Redis Sentinel configuration pipeline

The default Redis Sentinel installation in Debian Jessie and Debian Stretch supports only 1 instance of Redis per host. The pacakges in Debian Buster and the stretch-backports repository support multiple instances by using a single /etc/redis/sentinel-<instance>.conf configuration file per a systemd instance. However, due to the Redis modifying its own configuration file on the fly, using a single sentinel.conf configuration file does not work well with an Ansible-based approach to configuration.

The solution to this problem implemented in debops.redis_sentinel role is usage of a separate /etc/redis/sentinel-<instance>/ directory for each Redis Sentinel instance. This allows usage of multiple configuration files and even scripts for each Redis Sentinel instance, with configuration applied dynamically at runtime. The sentinel.conf configuration file is generated by Ansible at the instance initialization and not touched after that, since it is modified directly by Redis. This ensures idempotency and allows Ansible and Redis to work together.

Configuration variables

The debops.redis_sentinel Ansible role exposes a set of default variables that can be used to define and modify Redis configuration per instance. Configuration defined in each one is merged together in the redis_sentinel__combined_configuration using a special filter plugin. Multiple configuration entries defined in the format of the redis_sentinel__configuration parameters are merged together, therefore there's no need to copy everything to the Ansible inventory.

The variables are merged in the following order:

  • the redis_sentinel__default_base_options and the redis_sentinel__base_options hold the default parameters applied to all of the Redis Sentinel instances on a particular host. These variables can be used to override options applied to all instances when needed.

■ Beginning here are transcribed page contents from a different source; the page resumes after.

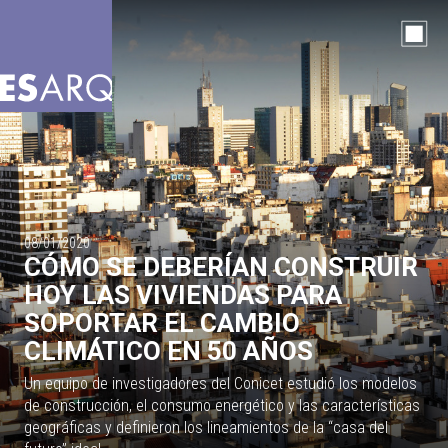
08/01/2020
CÓMO SE DEBERÍAN CONSTRUIR
HOY LAS VIVIENDAS PARA
SOPORTAR EL CAMBIO
CLIMÁTICO EN 50 AÑOS
Un equipo de investigadores del Conicet estudió los modelos
de construcción, el consumo energético y las características
geográficas y definieron los lineamientos de la “casa del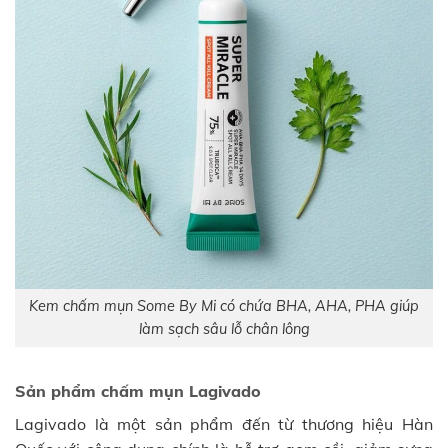
Kem chấm mụn Some By Mi có chứa BHA, AHA, PHA giúp
làm sạch sâu lỗ chân lông
Sản phẩm chấm mụn Lagivado
Lagivado là một sản phẩm đến từ thương hiệu Hàn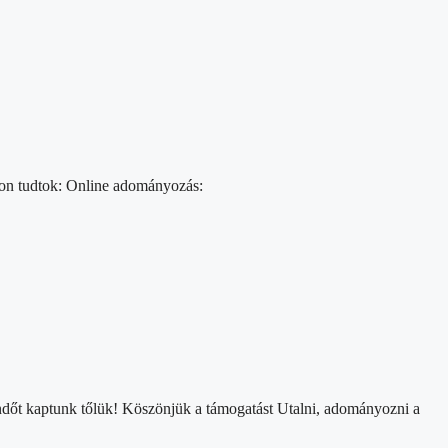
kon tudtok: Online adományozás:
kendőt kaptunk tőlük! Köszönjük a támogatást Utalni, adományozni a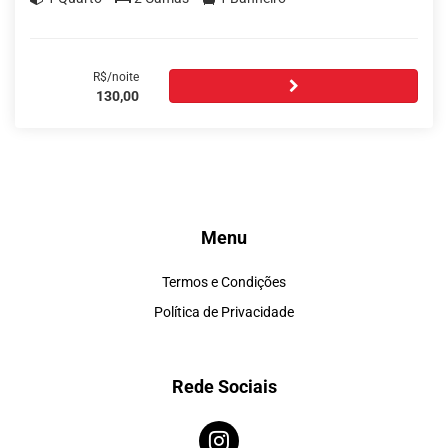
R$/noite
130,00
Menu
Termos e Condições
Política de Privacidade
Rede Sociais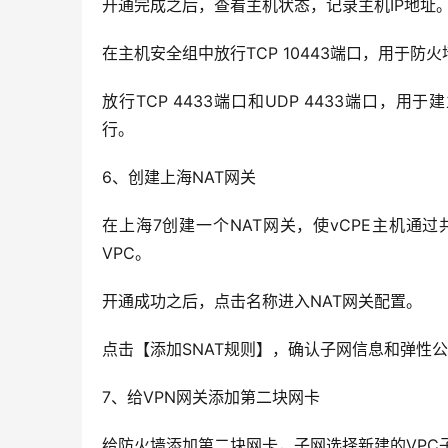
开通完成之后，查看主机状态，记录主机IP地址
在主机安全组中放行TCP 10443端口，用于防火
放行TCP 4433端口和UDP 4433端口，用
行。
6、创建上海NAT网关
在上海7创建一个NAT网关，使vCPE主机通
VPC。
开通成功之后，点击名称进入NAT网关配置。
点击【添加SNAT规则】，确认子网信息和弹性公
7、给VPN网关添加第二块网卡
给防火墙添加第二块网卡，子网选择新建的VPC子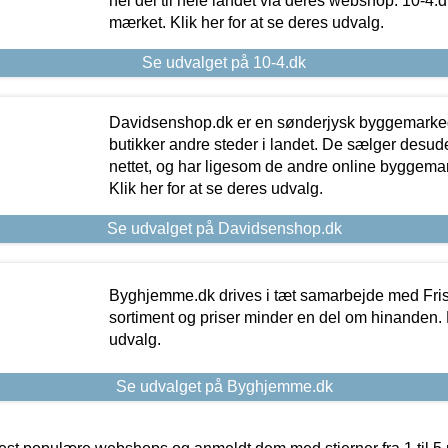
hel del til hele landet via deres webshop. 10-4.d
mærket. Klik her for at se deres udvalg.
Se udvalget på 10-4.dk
Davidsenshop.dk er en sønderjysk byggemark
butikker andre steder i landet. De sælger desud
nettet, og har ligesom de andre online byggemar
Klik her for at se deres udvalg.
Se udvalget på Davidsenshop.dk
Byghjemme.dk drives i tæt samarbejde med Fris
sortiment og priser minder en del om hinanden. K
udvalg.
Se udvalget på Byghjemme.dk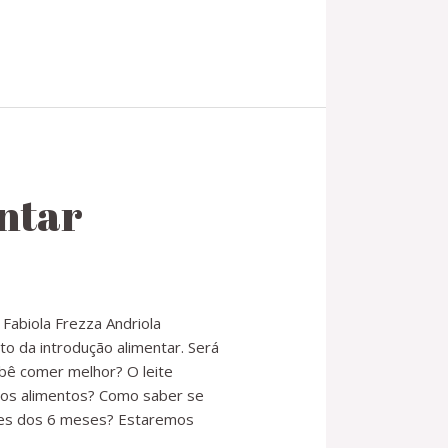
ntar
Fabiola Frezza Andriola
o da introdução alimentar. Será
bê comer melhor? O leite
r os alimentos? Como saber se
ntes dos 6 meses? Estaremos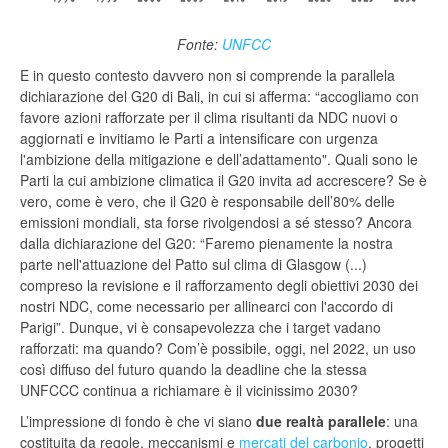
Fonte:
UNFCC
E in questo contesto davvero non si comprende la parallela
dichiarazione del G20 di Bali, in cui si afferma: “accogliamo con
favore azioni rafforzate per il clima risultanti da NDC nuovi o
aggiornati e invitiamo le Parti a intensificare con urgenza
l'ambizione della mitigazione e dell’adattamento". Quali sono le
Parti la cui ambizione climatica il G20 invita ad accrescere? Se è
vero, come è vero, che il G20 è responsabile dell’80% delle
emissioni mondiali, sta forse rivolgendosi a sé stesso? Ancora
dalla dichiarazione del G20: “Faremo pienamente la nostra
parte nell'attuazione del Patto sul clima di Glasgow (...)
compreso la revisione e il rafforzamento degli obiettivi 2030 dei
nostri NDC, come necessario per allinearci con l'accordo di
Parigi”. Dunque, vi è consapevolezza che i target vadano
rafforzati: ma quando? Com’è possibile, oggi, nel 2022, un uso
così diffuso del futuro quando la deadline che la stessa
UNFCCC continua a richiamare è il vicinissimo 2030?
L’impressione di fondo è che vi siano
due realtà parallele
: una
costituita da regole, meccanismi e
mercati del carbonio
, progetti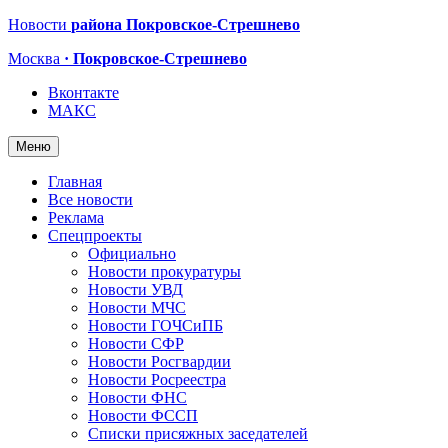
Новости
района Покровское-Стрешнево
Москва
· Покровское-Стрешнево
Вконтакте
МАКС
Меню
Главная
Все новости
Реклама
Спецпроекты
Официально
Новости прокуратуры
Новости УВД
Новости МЧС
Новости ГОЧСиПБ
Новости СФР
Новости Росгвардии
Новости Росреестра
Новости ФНС
Новости ФССП
Списки присяжных заседателей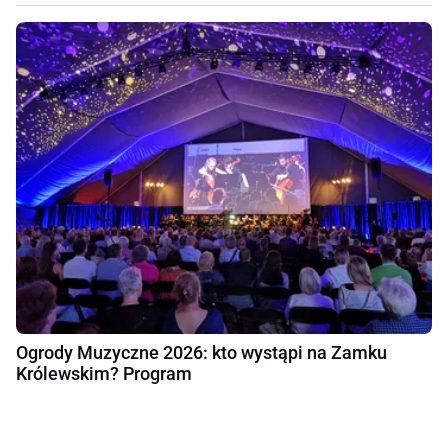
Ogrody Muzyczne 2026: kto wystąpi na Zamku
Królewskim? Program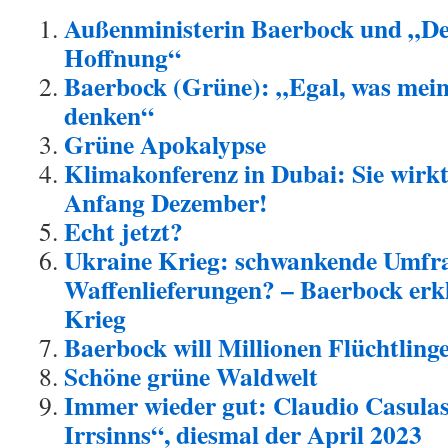
Außenministerin Baerbock und „De
Hoffnung“
Baerbock (Grüne): „Egal, was mei
denken“
Grüne Apokalypse
Klimakonferenz in Dubai: Sie wirk
Anfang Dezember!
Echt jetzt?
Ukraine Krieg: schwankende Umfra
Waffenlieferungen? – Baerbock erk
Krieg
Baerbock will Millionen Flüchtlin
Schöne grüne Waldwelt
Immer wieder gut: Claudio Casula
Irrsinns“, diesmal der April 2023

  • the redis_sentinel__default_instances and the all/group/host variant of the same variable are used to generate configuration for each instance, which is then put in the configuration pipeline via the redis_sentinel__default_configuration variable. Each instance will include the base options defined for all instances, and per-instance configuration like port, UNIX socket path, optional systemd overrides, etc.

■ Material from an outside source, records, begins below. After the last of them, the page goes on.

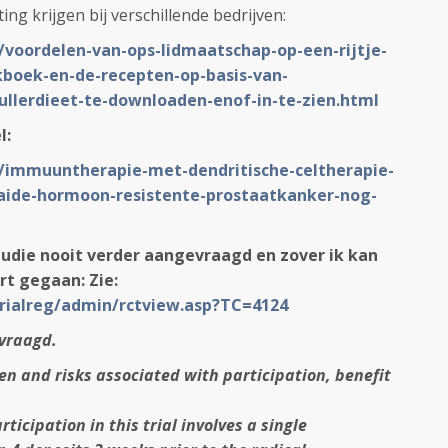
ing krijgen bij verschillende bedrijven:
/voordelen-van-ops-lidmaatschap-op-een-rijtje-
kboek-en-de-recepten-op-basis-van-
llerdieet-te-downloaden-enof-in-te-zien.html
el:
L/immuuntherapie-met-dendritische-celtherapie-
aide-hormoon-resistente-prostaatkanker-nog-
udie nooit verder aangevraagd en zover ik kan
rt gegaan: Zie:
/trialreg/admin/rctview.asp?TC=4124
vraagd.
n and risks associated with participation, benefit
icipation in this trial involves a single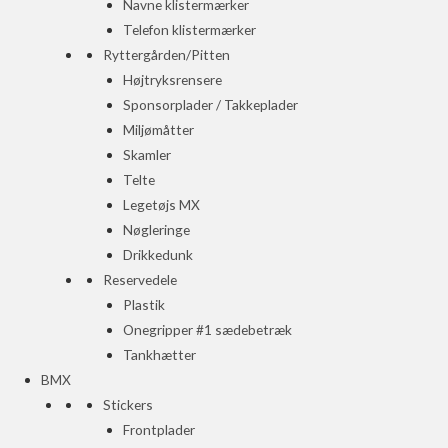
Navne klistermærker
Telefon klistermærker
Ryttergården/Pitten
Højtryksrensere
Sponsorplader / Takkeplader
Miljømåtter
Skamler
Telte
Legetøjs MX
Nøgleringe
Drikkedunk
Reservedele
Plastik
Onegripper #1 sædebetræk
Tankhætter
BMX
Stickers
Frontplader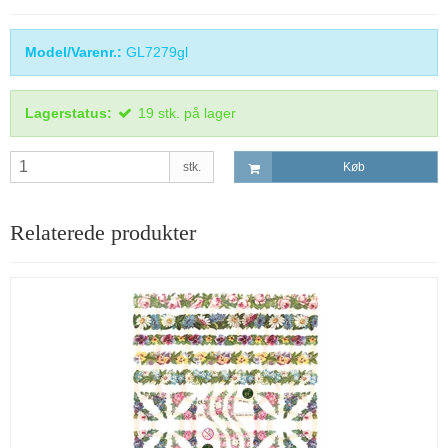
Model/Varenr.:
GL7279gl
Lagerstatus:
19
stk.
på lager
stk.
Køb
Relaterede produkter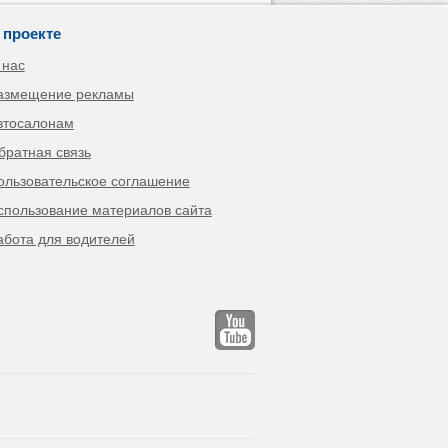
 проекте
 нас
азмещение рекламы
втосалонам
братная связь
ользовательское соглашение
спользование материалов сайта
абота для водителей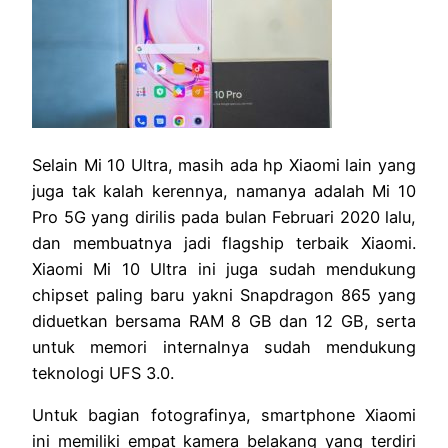
Selain Mi 10 Ultra, masih ada hp Xiaomi lain yang
juga tak kalah kerennya, namanya adalah Mi 10
Pro 5G yang dirilis pada bulan Februari 2020 lalu,
dan membuatnya jadi flagship terbaik Xiaomi.
Xiaomi Mi 10 Ultra ini juga sudah mendukung
chipset paling baru yakni Snapdragon 865 yang
diduetkan bersama RAM 8 GB dan 12 GB, serta
untuk memori internalnya sudah mendukung
teknologi UFS 3.0.
Untuk bagian fotografinya, smartphone Xiaomi
ini memiliki empat kamera belakang yang terdiri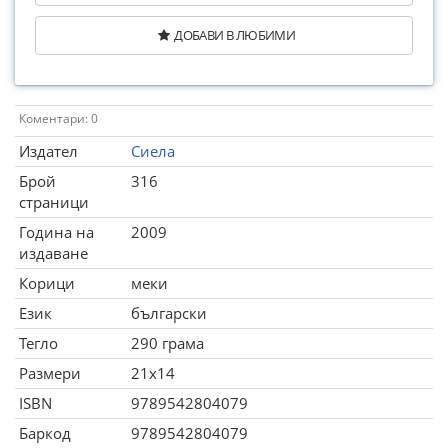
ДОБАВИ В ЛЮБИМИ
Коментари: 0
Издател
Сиела
Брой
316
страници
Година на
2009
издаване
Корици
меки
Език
български
Тегло
290 грама
Размери
21x14
ISBN
9789542804079
Баркод
9789542804079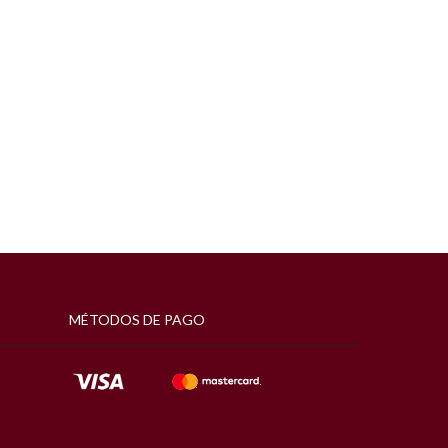
MÉTODOS DE PAGO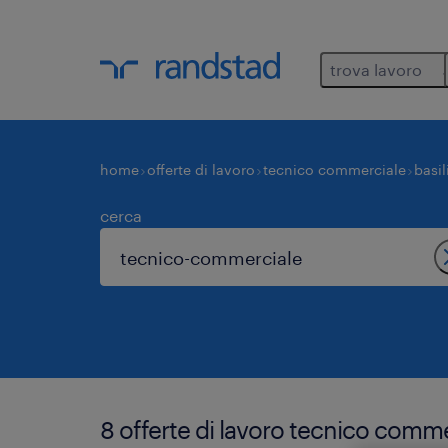
trova lavoro
home
offerte di lavoro
tecnico commerciale
basil
cerca
8 offerte di lavoro tecnico comm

    Additionally, each instance checks the redis_sentinel__default_monitors variable and the all/group/host variant of the same variable to include any monitors defined in them. Monitors that are confined to a particular Redis Sentinel instance are not included in others.

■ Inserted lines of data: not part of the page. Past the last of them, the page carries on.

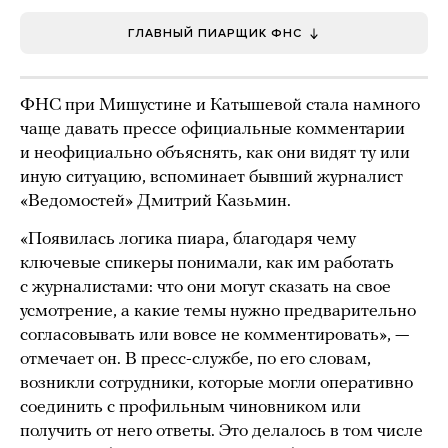
ГЛАВНЫЙ ПИАРЩИК ФНС
ФНС при Мишустине и Катышевой стала намного
чаще давать прессе официальные комментарии
и неофициально объяснять, как они видят ту или
иную ситуацию, вспоминает бывший журналист
«Ведомостей» Дмитрий Казьмин.
«Появилась логика пиара, благодаря чему
ключевые спикеры понимали, как им работать
с журналистами: что они могут сказать на свое
усмотрение, а какие темы нужно предварительно
согласовывать или вовсе не комментировать», —
отмечает он. В пресс-службе, по его словам,
возникли сотрудники, которые могли оперативно
соединить с профильным чиновником или
получить от него ответы. Это делалось в том числе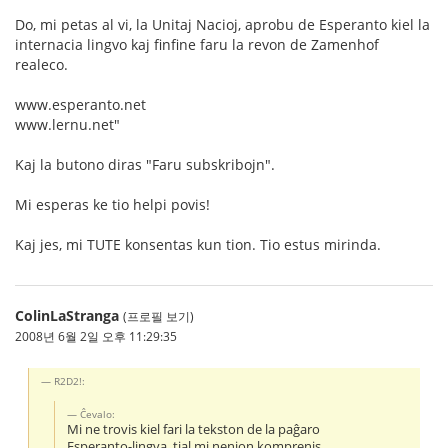
Do, mi petas al vi, la Unitaj Nacioj, aprobu de Esperanto kiel la
internacia lingvo kaj finfine faru la revon de Zamenhof
realeco.
www.esperanto.net
www.lernu.net"
Kaj la butono diras "Faru subskribojn".
Mi esperas ke tio helpi povis!
Kaj jes, mi TUTE konsentas kun tion. Tio estus mirinda.
ColinLaStranga
(프로필 보기)
2008년 6월 2일 오후 11:29:35
R2D2!:
Ĉevalo:
Mi ne trovis kiel fari la tekston de la paĝaro
Esperanto-lingva, tial mi nenion komprenis.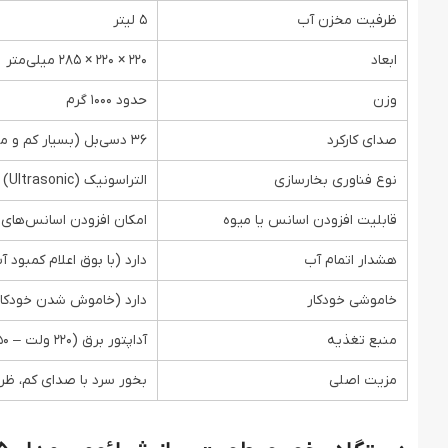
ظرفیت مخزن آب
5 لیتر
ابعاد
220 × 220 × 285 میلی‌متر
وزن
حدود 1000 گرم
صدای کارکرد
36 دسی‌بل (بسیار کم و مناسب اتاق خواب)
نوع فناوری بخارسازی
التراسونیک (Ultrasonic)
قابلیت افزودن اسانس یا میوه
امکان افزودن اسانس‌های ط
هشدار اتمام آب
دارد (با بوق اعلام کمبود آ
خاموشی خودکار
دارد (خاموش شدن خودکار
منبع تغذیه
آداپتور برق (220 ولت – 50 هرتز)
مزیت اصلی
بخور سرد با صدای کم، ظرف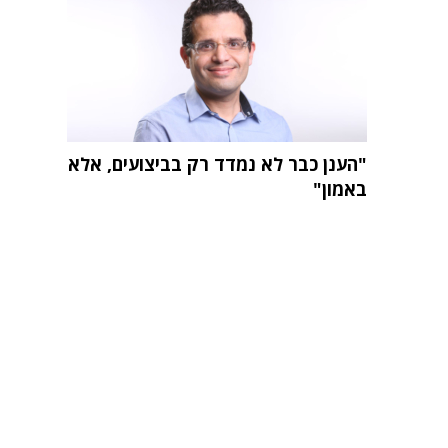
"הענן כבר לא נמדד רק בביצועים, אלא
באמון"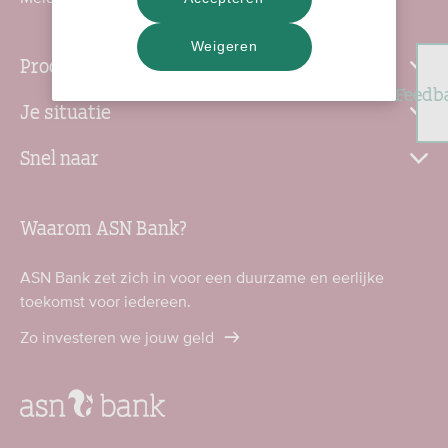
Weigeren
Producten
Feedb
Je situatie
Snel naar
Waarom ASN Bank?
ASN Bank zet zich in voor een duurzame en eerlijke
toekomst voor iedereen.
Zo investeren we jouw geld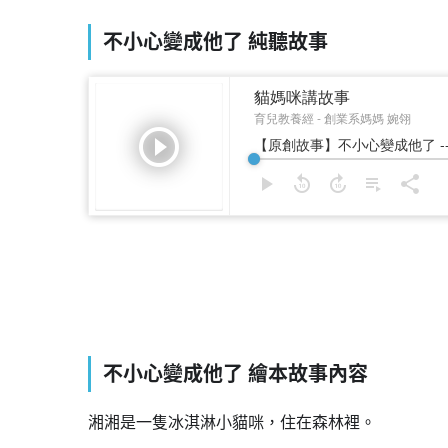
不小心變成他了 純聽故事
不小心變成他了 繪本故事內容
湘湘是一隻冰淇淋小貓咪，住在森林裡。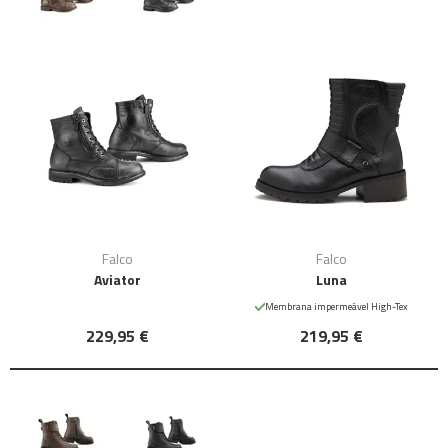
Falco
Falco
Aviator
Luna
Membrana impermeável High-Tex
229,95 €
219,95 €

  • the redis_sentinel__default_configuration and the all/group/host variants include the actual configuration used by the role to generate the Redis Sentinel configuration files, systemd service configuration. The variables are joined together in the redis_sentinel__combined_configuration variable which is used in varius role tasks and templates. These variables can be used to override per-instance configuration if needed.

Configuration file structure

The generated configuration file structure contains the following files:

/etc/redis
├── sentinel-main/
│   ├── notify.d/
│   ├── reconfig.d/
│   ├── notify.sh*
│   ├── reconfig.sh*
│   └── sentinel.conf
├── sentinel-second/
│   ├── notify.d/
│   ├── reconfig.d/
│   ├── notify.sh*
│   ├── reconfig.sh*
│   └── sentinel.conf
├── sentinel-third/
│   ├── notify.d/
│   ├── reconfig.d/
│   ├── notify.sh*
│   ├── reconfig.sh*
│   └── sentinel.conf
└── sentinel.conf

The sentinel.conf file in each subdirectory is generated by Ansible at instance initialization. It will not be touched by Ansible later on, because Redis Sentinel modifies it directly.

The reconfig.sh and notify.sh scripts are hooks for the client-reconfig-script and notification-script parameters. They will run all scripts in their corresponding directories via the run-parts command. You can put custom scripts in these subdirectories to perform actions on certain Redis Sentinel events; see the Sentinel documentation for more details.